## TASK TO COMPLETE:
Print the line where "Masks at 333×333." occurs and every line that follows it in the data below, ending with the last line, precisely as written.

*** DATA TO USE Section Begins ***

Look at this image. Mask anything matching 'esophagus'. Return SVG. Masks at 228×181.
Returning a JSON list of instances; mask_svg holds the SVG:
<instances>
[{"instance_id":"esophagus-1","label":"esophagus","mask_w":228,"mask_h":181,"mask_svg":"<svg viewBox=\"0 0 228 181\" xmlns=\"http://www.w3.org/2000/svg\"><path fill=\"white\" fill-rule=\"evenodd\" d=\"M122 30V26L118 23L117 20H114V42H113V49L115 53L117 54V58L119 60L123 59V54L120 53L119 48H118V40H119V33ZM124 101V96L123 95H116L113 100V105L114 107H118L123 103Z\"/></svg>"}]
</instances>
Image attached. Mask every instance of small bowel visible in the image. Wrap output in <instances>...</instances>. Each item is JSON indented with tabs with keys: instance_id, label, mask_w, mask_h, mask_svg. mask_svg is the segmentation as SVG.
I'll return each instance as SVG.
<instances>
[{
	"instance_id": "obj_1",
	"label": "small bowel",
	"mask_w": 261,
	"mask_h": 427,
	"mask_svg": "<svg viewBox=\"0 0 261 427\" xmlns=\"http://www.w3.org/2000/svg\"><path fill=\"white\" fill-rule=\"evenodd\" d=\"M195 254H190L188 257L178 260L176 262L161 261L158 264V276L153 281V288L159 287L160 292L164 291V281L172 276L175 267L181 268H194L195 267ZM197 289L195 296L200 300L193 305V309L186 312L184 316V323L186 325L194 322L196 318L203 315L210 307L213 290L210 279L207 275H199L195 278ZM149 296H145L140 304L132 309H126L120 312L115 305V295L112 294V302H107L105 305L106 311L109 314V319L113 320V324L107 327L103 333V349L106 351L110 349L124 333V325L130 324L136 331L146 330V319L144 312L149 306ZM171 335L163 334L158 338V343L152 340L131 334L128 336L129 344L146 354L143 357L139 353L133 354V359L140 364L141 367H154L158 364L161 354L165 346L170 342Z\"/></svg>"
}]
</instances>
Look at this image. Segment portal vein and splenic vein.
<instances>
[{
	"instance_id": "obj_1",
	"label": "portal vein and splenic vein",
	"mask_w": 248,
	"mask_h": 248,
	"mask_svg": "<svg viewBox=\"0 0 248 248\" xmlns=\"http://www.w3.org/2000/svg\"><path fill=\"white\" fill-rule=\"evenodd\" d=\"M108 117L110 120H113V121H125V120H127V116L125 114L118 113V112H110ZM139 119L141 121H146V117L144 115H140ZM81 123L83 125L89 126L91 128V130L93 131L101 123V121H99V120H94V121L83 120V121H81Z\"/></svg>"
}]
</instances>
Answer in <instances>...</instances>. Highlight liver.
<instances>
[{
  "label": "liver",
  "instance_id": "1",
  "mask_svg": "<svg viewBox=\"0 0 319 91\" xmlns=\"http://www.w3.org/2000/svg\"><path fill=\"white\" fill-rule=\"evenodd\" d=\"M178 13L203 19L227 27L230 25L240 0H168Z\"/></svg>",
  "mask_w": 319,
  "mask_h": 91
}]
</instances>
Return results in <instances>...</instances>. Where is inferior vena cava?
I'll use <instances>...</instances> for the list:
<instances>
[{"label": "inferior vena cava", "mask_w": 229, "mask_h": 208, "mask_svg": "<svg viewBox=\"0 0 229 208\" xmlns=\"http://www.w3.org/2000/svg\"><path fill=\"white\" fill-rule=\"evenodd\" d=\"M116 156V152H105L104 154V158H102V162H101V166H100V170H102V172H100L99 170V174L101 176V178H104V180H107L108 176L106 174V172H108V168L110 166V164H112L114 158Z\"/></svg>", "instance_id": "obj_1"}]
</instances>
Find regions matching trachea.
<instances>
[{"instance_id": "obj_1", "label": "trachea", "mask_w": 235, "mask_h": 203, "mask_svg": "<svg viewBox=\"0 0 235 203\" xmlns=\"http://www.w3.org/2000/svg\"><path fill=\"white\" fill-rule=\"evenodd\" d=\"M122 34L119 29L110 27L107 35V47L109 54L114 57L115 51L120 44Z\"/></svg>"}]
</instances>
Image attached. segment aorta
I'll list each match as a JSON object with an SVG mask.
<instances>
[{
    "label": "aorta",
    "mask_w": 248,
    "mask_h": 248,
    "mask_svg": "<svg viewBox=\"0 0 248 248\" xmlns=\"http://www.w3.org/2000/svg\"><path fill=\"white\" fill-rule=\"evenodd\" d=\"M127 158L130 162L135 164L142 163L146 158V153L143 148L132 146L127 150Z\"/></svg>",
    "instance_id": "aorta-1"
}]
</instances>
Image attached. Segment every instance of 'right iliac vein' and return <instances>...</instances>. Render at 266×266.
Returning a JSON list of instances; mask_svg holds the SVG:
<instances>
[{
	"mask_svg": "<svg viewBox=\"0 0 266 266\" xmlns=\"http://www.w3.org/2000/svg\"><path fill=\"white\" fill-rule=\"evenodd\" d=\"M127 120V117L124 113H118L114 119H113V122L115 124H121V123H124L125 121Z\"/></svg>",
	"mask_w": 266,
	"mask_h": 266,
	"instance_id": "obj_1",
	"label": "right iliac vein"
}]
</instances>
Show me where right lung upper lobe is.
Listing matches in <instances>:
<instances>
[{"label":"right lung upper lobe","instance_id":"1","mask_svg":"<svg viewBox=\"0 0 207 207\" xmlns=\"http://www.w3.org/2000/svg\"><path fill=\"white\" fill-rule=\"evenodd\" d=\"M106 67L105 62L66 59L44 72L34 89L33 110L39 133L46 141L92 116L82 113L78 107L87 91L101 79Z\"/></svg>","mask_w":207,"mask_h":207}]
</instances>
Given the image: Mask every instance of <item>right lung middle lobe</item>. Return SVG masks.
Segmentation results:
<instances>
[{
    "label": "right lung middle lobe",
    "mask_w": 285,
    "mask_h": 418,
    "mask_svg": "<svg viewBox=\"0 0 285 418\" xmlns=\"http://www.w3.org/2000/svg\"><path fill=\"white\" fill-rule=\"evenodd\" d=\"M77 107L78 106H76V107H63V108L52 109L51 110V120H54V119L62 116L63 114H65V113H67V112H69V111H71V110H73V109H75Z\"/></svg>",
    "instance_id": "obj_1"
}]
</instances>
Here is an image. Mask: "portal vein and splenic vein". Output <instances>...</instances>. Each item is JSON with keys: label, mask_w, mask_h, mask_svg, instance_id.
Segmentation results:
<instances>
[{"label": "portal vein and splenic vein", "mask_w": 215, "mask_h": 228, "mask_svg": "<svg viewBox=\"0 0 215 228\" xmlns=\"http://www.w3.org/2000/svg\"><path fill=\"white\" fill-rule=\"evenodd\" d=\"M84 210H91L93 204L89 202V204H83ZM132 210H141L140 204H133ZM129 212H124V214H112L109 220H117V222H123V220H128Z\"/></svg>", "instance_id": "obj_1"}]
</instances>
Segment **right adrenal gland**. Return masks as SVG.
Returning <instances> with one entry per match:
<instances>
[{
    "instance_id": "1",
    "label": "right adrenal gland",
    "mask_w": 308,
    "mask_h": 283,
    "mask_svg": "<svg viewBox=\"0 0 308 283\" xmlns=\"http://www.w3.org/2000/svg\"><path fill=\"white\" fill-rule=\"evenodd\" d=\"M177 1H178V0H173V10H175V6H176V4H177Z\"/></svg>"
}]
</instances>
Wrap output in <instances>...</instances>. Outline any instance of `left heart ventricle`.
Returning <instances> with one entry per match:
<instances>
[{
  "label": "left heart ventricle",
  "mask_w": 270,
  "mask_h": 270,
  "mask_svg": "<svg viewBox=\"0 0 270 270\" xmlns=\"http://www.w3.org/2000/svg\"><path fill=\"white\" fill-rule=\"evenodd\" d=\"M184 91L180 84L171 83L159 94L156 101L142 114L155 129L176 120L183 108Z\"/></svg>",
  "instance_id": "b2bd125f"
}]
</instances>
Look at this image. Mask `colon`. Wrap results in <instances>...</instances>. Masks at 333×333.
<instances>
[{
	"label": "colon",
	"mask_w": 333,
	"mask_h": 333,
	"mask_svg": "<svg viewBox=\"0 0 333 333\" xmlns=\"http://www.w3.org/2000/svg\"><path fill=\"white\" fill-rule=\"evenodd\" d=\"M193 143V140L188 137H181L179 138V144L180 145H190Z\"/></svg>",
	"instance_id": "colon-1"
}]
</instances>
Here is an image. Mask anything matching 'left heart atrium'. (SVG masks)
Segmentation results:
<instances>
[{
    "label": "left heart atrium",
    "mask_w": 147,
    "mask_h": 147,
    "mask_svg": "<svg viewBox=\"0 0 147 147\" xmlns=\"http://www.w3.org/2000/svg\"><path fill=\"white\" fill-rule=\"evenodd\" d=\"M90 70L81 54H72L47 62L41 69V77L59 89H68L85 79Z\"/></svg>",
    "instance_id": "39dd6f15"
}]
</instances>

*** DATA TO USE Section Ends ***

## EXERCISE ANSWER:
Look at this image. Mask `colon`. Wrap results in <instances>...</instances>. Masks at 333×333.
<instances>
[{
	"label": "colon",
	"mask_w": 333,
	"mask_h": 333,
	"mask_svg": "<svg viewBox=\"0 0 333 333\" xmlns=\"http://www.w3.org/2000/svg\"><path fill=\"white\" fill-rule=\"evenodd\" d=\"M193 143V140L188 137H181L179 138V144L180 145H190Z\"/></svg>",
	"instance_id": "colon-1"
}]
</instances>
Here is an image. Mask anything matching 'left heart atrium'. (SVG masks)
Segmentation results:
<instances>
[{
    "label": "left heart atrium",
    "mask_w": 147,
    "mask_h": 147,
    "mask_svg": "<svg viewBox=\"0 0 147 147\" xmlns=\"http://www.w3.org/2000/svg\"><path fill=\"white\" fill-rule=\"evenodd\" d=\"M90 70L81 54H72L47 62L41 69V77L59 89H68L85 79Z\"/></svg>",
    "instance_id": "39dd6f15"
}]
</instances>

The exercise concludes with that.